Saved entries
▬▬▬▬▬▬

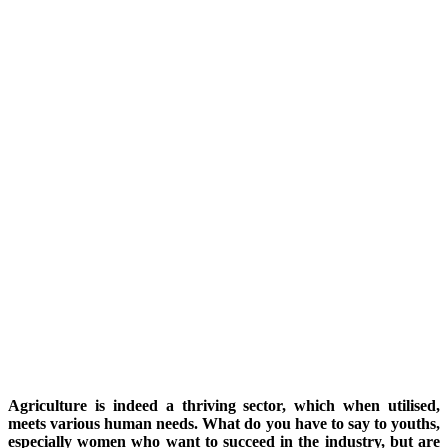
Agriculture is indeed a thriving sector, which when utilised,
meets various human needs. What do you have to say to youths,
especially women who want to succeed in the industry, but are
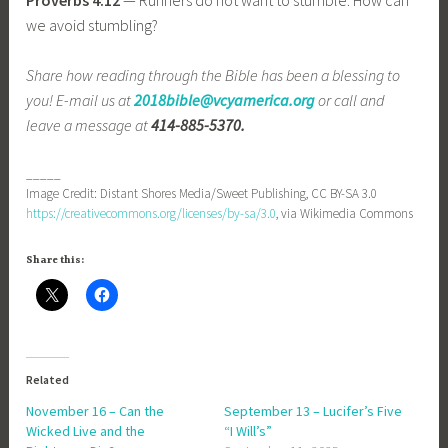
we avoid stumbling?
Share how reading through the Bible has been a blessing to
you! E-mail us at
2018bible@vcyamerica.org
or call and
leave a message at
414-885-5370.
_____
Image Credit: Distant Shores Media/Sweet Publishing, CC BY-SA 3.0
https://creativecommons.org/licenses/by-sa/3.0
, via Wikimedia Commons
Share this:
Related
November 16 – Can the
September 13 – Lucifer’s Five
Wicked Live and the
“I Will’s”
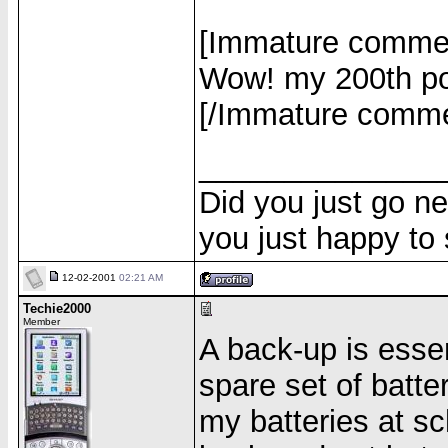
[Immature comme
Wow! my 200th po
[/Immature comm
______________
Did you just go ne
you just happy to
12-02-2001
02:21 AM
Techie2000
Member
A back-up is esse
spare set of batte
my batteries at sc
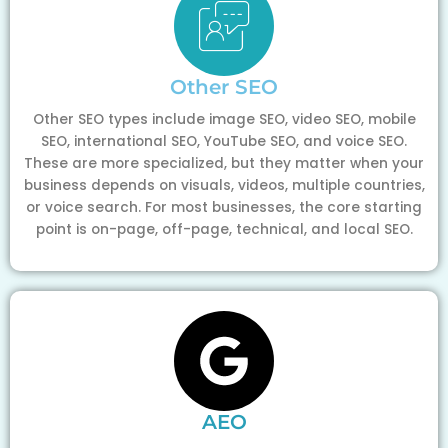
Other SEO
Other SEO types include image SEO, video SEO, mobile
SEO, international SEO, YouTube SEO, and voice SEO.
These are more specialized, but they matter when your
business depends on visuals, videos, multiple countries,
or voice search. For most businesses, the core starting
point is on-page, off-page, technical, and local SEO.
AEO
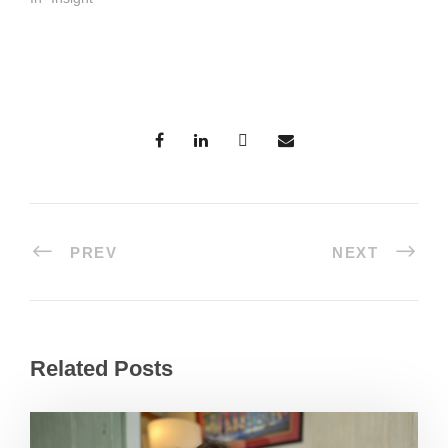
PREV
NEXT
Related Posts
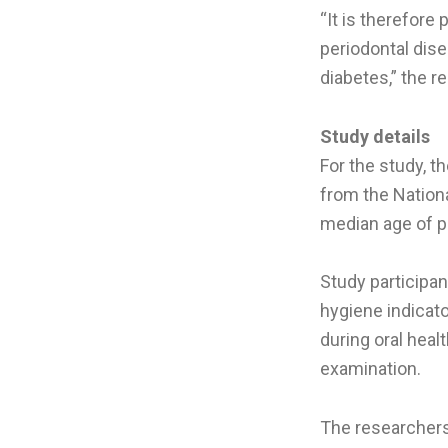
“It is therefore
periodontal dis
diabetes,” the r
Study details
For the study, t
from the Nation
median age of p
Study participan
hygiene indicat
during oral hea
examination.
The researchers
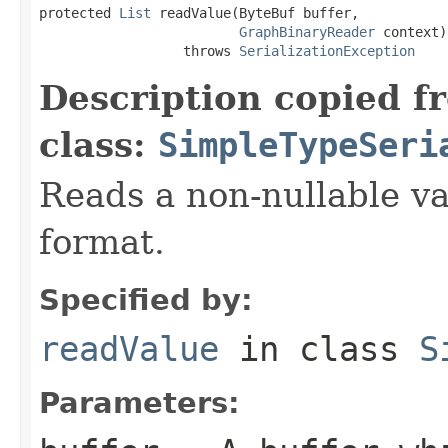
protected 
List
 readValue(ByteBuf buffer,

GraphBinaryReader
 context)

                  throws 
SerializationException
Description copied f
class:
SimpleTypeSeri
Reads a non-nullable va
format.
Specified by:
readValue
in class
S
Parameters:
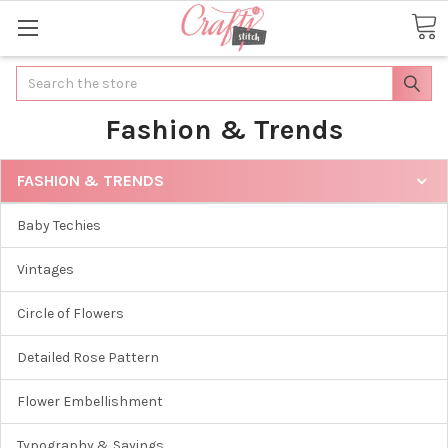
Search
Fashion & Trends
FASHION & TRENDS
Baby Techies
Vintages
Circle of Flowers
Detailed Rose Pattern
Flower Embellishment
Typography & Sayings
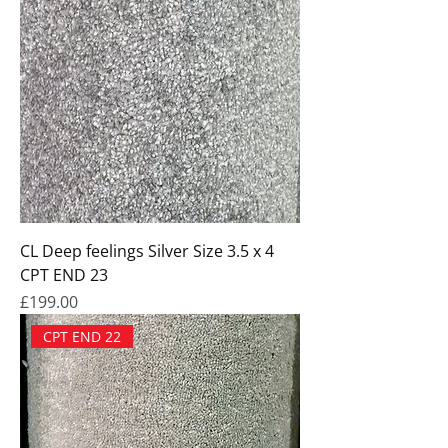
CL Deep feelings Silver Size 3.5 x 4
CPT END 23
Price
£199.00
CPT END 22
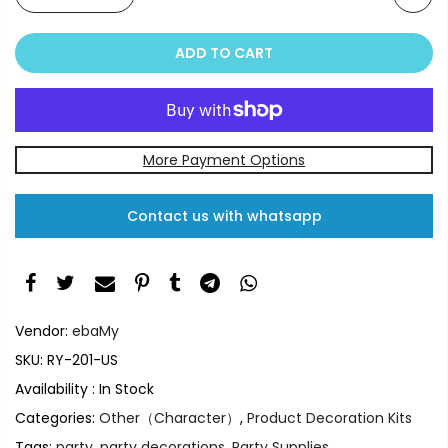
ADD TO CART
More Payment Options
Contact us with whatsapp
Vendor:
ebaMy
SKU:
RY-201-US
Availability :
In Stock
Categories:
Other（Character）
,
Product Decoration Kits
Tags:
party
,
party decorations
,
Party Supplies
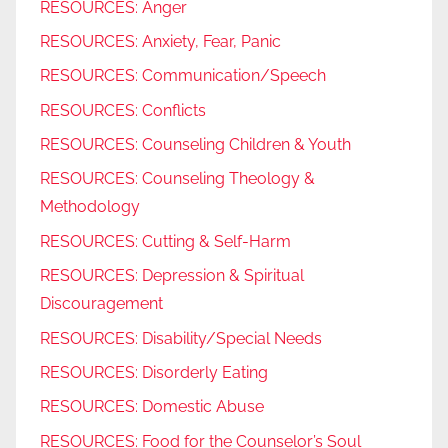
RESOURCES: Anger
RESOURCES: Anxiety, Fear, Panic
RESOURCES: Communication/Speech
RESOURCES: Conflicts
RESOURCES: Counseling Children & Youth
RESOURCES: Counseling Theology &
Methodology
RESOURCES: Cutting & Self-Harm
RESOURCES: Depression & Spiritual
Discouragement
RESOURCES: Disability/Special Needs
RESOURCES: Disorderly Eating
RESOURCES: Domestic Abuse
RESOURCES: Food for the Counselor’s Soul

▬▬▬▬▬▬

■ **EXERCISE AIM**:
The records above, minus their pictures, are to be returned verbatim.

■ **OUTPUT OF THE EXERCISE**:
Agriculture is indeed a thriving sector, which when utilised,
meets various human needs. What do you have to say to youths,
especially women who want to succeed in the industry, but are
we avoid stumbling?
Share how reading through the Bible has been a blessing to
you! E-mail us at
2018bible@vcyamerica.org
or call and
leave a message at
414-885-5370.
_____
Image Credit: Distant Shores Media/Sweet Publishing, CC BY-SA 3.0
https://creativecommons.org/licenses/by-sa/3.0
, via Wikimedia Commons
Share this:
Related
November 16 – Can the
September 13 – Lucifer’s Five
Wicked Live and the
“I Will’s”
[Immature comme
Wow! my 200th po
[/Immature comm
______________
Did you just go ne
you just happy to
12-02-2001
02:21 AM
Techie2000
Member
A back-up is esse
spare set of batte
my batteries at sc
Other SEO
Other SEO types include image SEO, video SEO, mobile
SEO, international SEO, YouTube SEO, and voice SEO.
These are more specialized, but they matter when your
business depends on visuals, videos, multiple countries,
or voice search. For most businesses, the core starting
point is on-page, off-page, technical, and local SEO.
AEO
PREV
NEXT
Related Posts
“It is therefore
periodontal dis
diabetes,” the r
Study details
For the study, t
from the Nation
median age of p
Study participan
hygiene indicat
during oral hea
examination.
The researchers
protected 
List
 readValue(ByteBuf buffer,

GraphBinaryReader
 context)

                  throws 
SerializationException
Description copied f
class:
SimpleTypeSeri
Reads a non-nullable va
format.
Specified by:
readValue
in class
S
Parameters:
Search
Fashion & Trends
FASHION & TRENDS
Baby Techies
Vintages
Circle of Flowers
Detailed Rose Pattern
Flower Embellishment
Typography & Sayings
CL Deep feelings Silver Size 3.5 x 4
CPT END 23
Price
£199.00
CPT END 22
ADD TO CART
More Payment Options
Contact us with whatsapp
Vendor:
ebaMy
SKU:
RY-201-US
Availability :
In Stock
Categories:
Other（Character）
,
Product Decoration Kits
Tags:
party
,
party decorations
,
Party Supplies
RESOURCES: Anger
RESOURCES: Anxiety, Fear, Panic
RESOURCES: Communication/Speech
RESOURCES: Conflicts
RESOURCES: Counseling Children & Youth
RESOURCES: Counseling Theology &
Methodology
RESOURCES: Cutting & Self-Harm
RESOURCES: Depression & Spiritual
Discouragement
RESOURCES: Disability/Special Needs
RESOURCES: Disorderly Eating
RESOURCES: Domestic Abuse
RESOURCES: Food for the Counselor’s Soul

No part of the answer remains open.